ACTION ITEM —
Here is the task for the records below: repeat exactly the lines from the one with "l’INCa et, plus" to the one with "de santé qui les prennent en charge.", both included, and nothing else.

DATASET CONTENT —

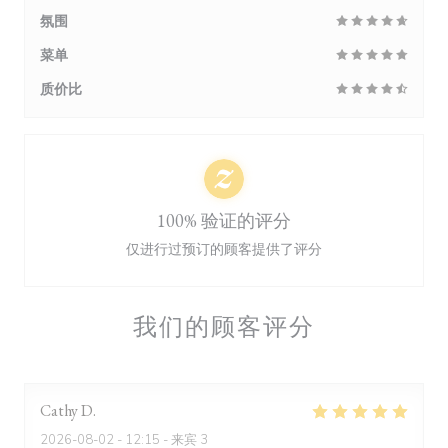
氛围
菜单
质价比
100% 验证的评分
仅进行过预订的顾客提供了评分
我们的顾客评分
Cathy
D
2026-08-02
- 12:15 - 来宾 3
...
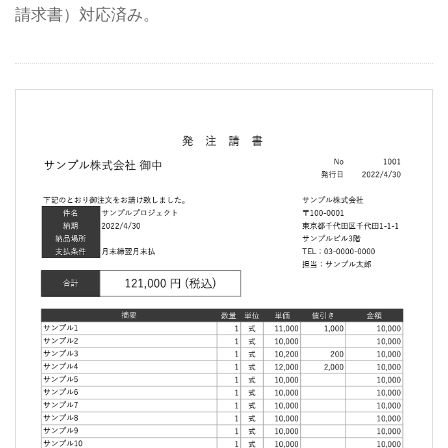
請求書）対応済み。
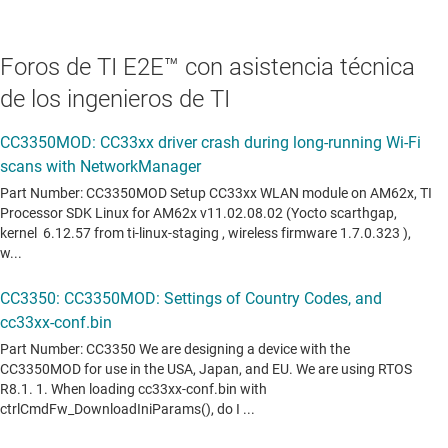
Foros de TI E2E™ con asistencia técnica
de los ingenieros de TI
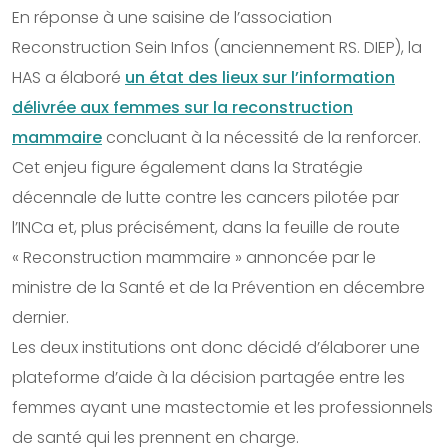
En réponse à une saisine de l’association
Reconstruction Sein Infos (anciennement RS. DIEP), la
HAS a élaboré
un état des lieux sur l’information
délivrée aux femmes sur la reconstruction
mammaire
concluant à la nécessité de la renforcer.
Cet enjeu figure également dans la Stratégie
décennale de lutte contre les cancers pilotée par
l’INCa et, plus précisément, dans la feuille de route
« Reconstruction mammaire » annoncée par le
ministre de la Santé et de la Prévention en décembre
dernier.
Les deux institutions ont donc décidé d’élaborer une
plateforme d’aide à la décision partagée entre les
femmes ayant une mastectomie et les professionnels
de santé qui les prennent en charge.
---
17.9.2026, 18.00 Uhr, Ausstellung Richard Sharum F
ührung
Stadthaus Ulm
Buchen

EXERCISE SOLUTION —
l’INCa et, plus précisément, dans la feuille de route
« Reconstruction mammaire » annoncée par le
ministre de la Santé et de la Prévention en décembre
dernier.
Les deux institutions ont donc décidé d’élaborer une
plateforme d’aide à la décision partagée entre les
femmes ayant une mastectomie et les professionnels
de santé qui les prennent en charge.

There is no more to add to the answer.